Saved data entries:
++++++

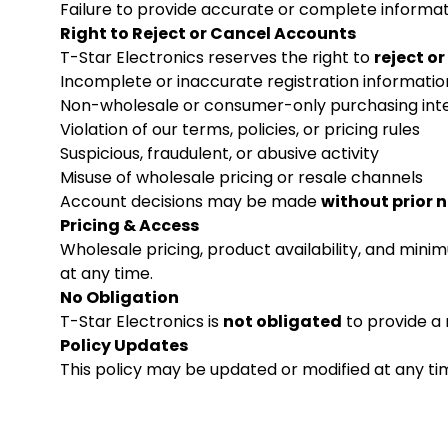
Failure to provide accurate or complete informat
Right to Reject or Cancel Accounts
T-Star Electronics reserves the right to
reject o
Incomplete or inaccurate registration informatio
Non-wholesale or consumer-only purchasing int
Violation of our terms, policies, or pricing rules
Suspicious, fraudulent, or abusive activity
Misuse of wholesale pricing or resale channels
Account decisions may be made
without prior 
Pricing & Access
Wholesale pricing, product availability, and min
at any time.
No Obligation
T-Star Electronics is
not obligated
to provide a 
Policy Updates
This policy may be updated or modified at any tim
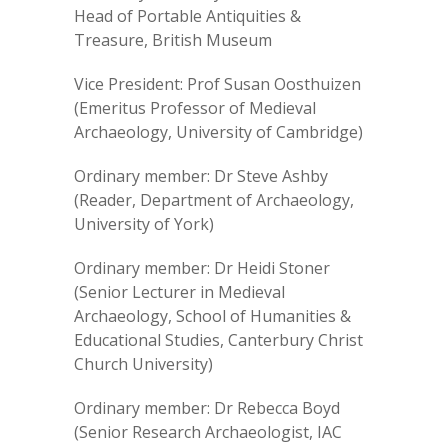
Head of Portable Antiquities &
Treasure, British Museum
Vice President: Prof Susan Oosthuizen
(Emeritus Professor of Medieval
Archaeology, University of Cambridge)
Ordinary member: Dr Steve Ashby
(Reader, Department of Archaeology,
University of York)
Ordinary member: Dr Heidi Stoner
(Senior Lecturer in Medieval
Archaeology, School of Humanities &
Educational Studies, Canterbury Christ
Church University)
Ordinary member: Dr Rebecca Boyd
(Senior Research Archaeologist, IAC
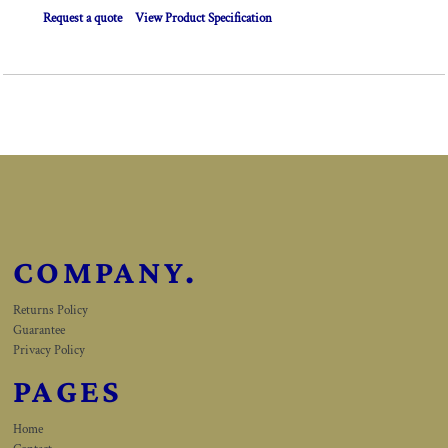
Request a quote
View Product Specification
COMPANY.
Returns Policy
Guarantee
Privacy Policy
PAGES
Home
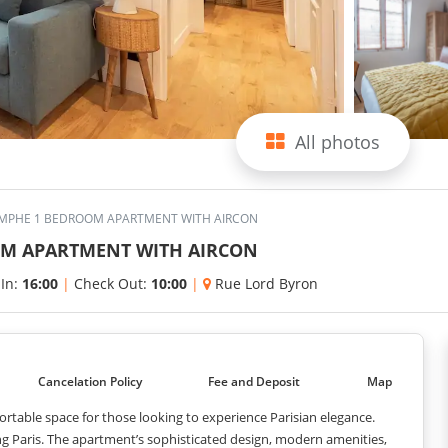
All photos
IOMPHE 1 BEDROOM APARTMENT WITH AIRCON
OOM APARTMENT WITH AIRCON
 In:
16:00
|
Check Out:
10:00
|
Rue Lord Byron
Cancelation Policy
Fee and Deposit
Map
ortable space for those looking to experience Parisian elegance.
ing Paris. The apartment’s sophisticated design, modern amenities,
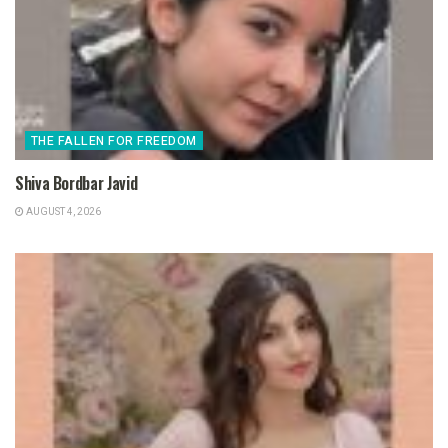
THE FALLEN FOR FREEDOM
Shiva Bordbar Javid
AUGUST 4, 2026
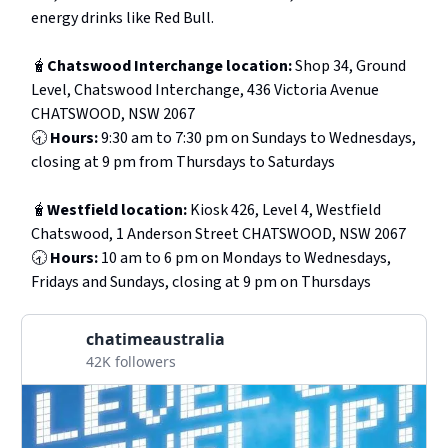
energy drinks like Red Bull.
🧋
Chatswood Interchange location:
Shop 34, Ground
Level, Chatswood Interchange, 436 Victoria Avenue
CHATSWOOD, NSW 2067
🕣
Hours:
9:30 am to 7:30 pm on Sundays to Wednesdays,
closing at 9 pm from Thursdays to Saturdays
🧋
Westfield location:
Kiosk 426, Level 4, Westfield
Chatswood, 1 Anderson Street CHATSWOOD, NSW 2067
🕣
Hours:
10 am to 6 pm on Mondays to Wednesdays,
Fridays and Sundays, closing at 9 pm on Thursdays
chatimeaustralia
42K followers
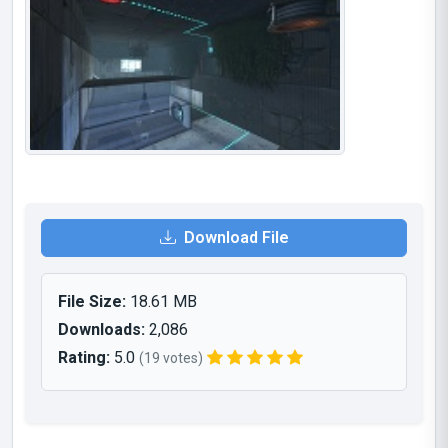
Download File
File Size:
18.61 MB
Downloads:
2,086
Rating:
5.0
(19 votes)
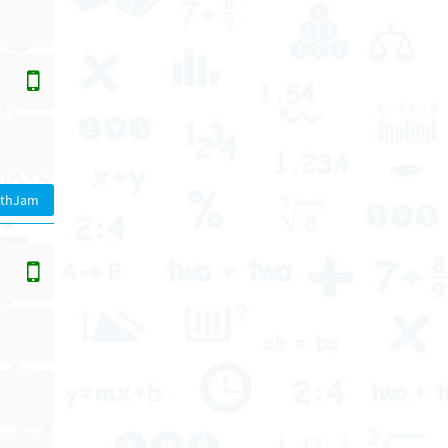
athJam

++++++

Print out every record above exactly as given. Do not include the pictures.

■ **YOUR SOLUTION**:
Failure to provide accurate or complete informat
Right to Reject or Cancel Accounts
T-Star Electronics reserves the right to
reject o
Incomplete or inaccurate registration informatio
Non-wholesale or consumer-only purchasing int
Violation of our terms, policies, or pricing rules
Suspicious, fraudulent, or abusive activity
Misuse of wholesale pricing or resale channels
Account decisions may be made
without prior 
Pricing & Access
Wholesale pricing, product availability, and min
at any time.
No Obligation
T-Star Electronics is
not obligated
to provide a 
Policy Updates
This policy may be updated or modified at any tim
Head of Portable Antiquities &
Treasure, British Museum
Vice President: Prof Susan Oosthuizen
(Emeritus Professor of Medieval
Archaeology, University of Cambridge)
Ordinary member: Dr Steve Ashby
(Reader, Department of Archaeology,
University of York)
Ordinary member: Dr Heidi Stoner
(Senior Lecturer in Medieval
Archaeology, School of Humanities &
Educational Studies, Canterbury Christ
Church University)
Ordinary member: Dr Rebecca Boyd
(Senior Research Archaeologist, IAC
Request a quote
View Product Specification
COMPANY.
Returns Policy
Guarantee
Privacy Policy
PAGES
Home
All photos
IOMPHE 1 BEDROOM APARTMENT WITH AIRCON
OOM APARTMENT WITH AIRCON
 In:
16:00
|
Check Out:
10:00
|
Rue Lord Byron
Cancelation Policy
Fee and Deposit
Map
ortable space for those looking to experience Parisian elegance.
ing Paris. The apartment’s sophisticated design, modern amenities,
THE FALLEN FOR FREEDOM
Shiva Bordbar Javid
AUGUST 4, 2026
energy drinks like Red Bull.
🧋
Chatswood Interchange location:
Shop 34, Ground
Level, Chatswood Interchange, 436 Victoria Avenue
CHATSWOOD, NSW 2067
🕣
Hours:
9:30 am to 7:30 pm on Sundays to Wednesdays,
closing at 9 pm from Thursdays to Saturdays
🧋
Westfield location:
Kiosk 426, Level 4, Westfield
Chatswood, 1 Anderson Street CHATSWOOD, NSW 2067
🕣
Hours:
10 am to 6 pm on Mondays to Wednesdays,
Fridays and Sundays, closing at 9 pm on Thursdays
chatimeaustralia
42K followers
Download File
File Size:
18.61 MB
Downloads:
2,086
Rating:
5.0
(19 votes)
athJam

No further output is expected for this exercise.